*** EXERCISE DATA ***

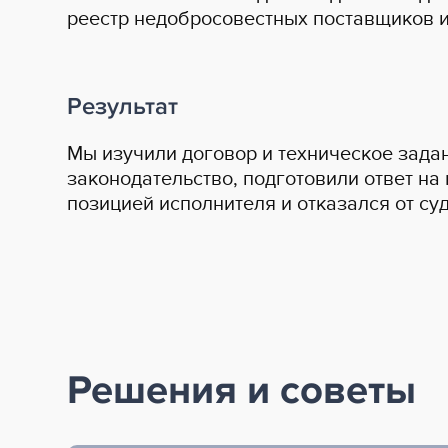
реестр недобросовестных поставщиков и
Результат
Мы изучили договор и техническое зада
законодательство, подготовили ответ на
позицией исполнителя и отказался от су
Решения и советы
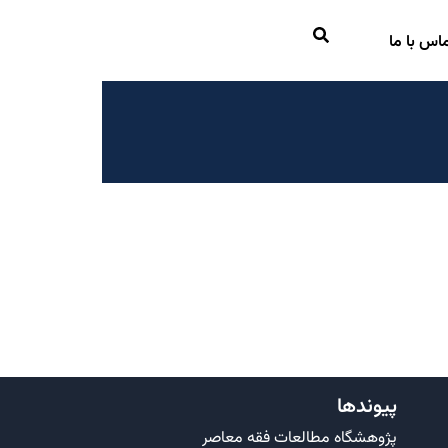
اس با ما
پیوندها
پژوهشگاه مطالعات فقه معاصر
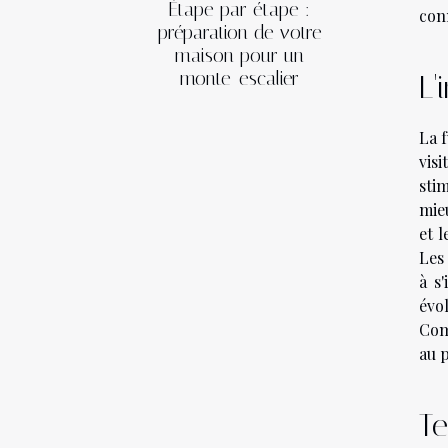
Étape par étape :
con
préparation de votre
maison pour un
monte-escalier
L'
La 
vis
sti
mie
et l
Les 
à s
évol
Com
au p
Te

***

PROBLEM DESCRIPTION ▸ Leaving out the images, return the entries above exactly as they read.

ANSWER BELOW ▸
реестр недобросовестных поставщиков и
Результат
Мы изучили договор и техническое зада
законодательство, подготовили ответ на
позицией исполнителя и отказался от су
Решения и советы
اس با ما
پیوندها
پژوهشگاه مطالعات فقه معاصر
Étape par étape :
con
préparation de votre
maison pour un
monte-escalier
L'
La 
vis
sti
mie
et l
Les 
à s
évol
Com
au p
Te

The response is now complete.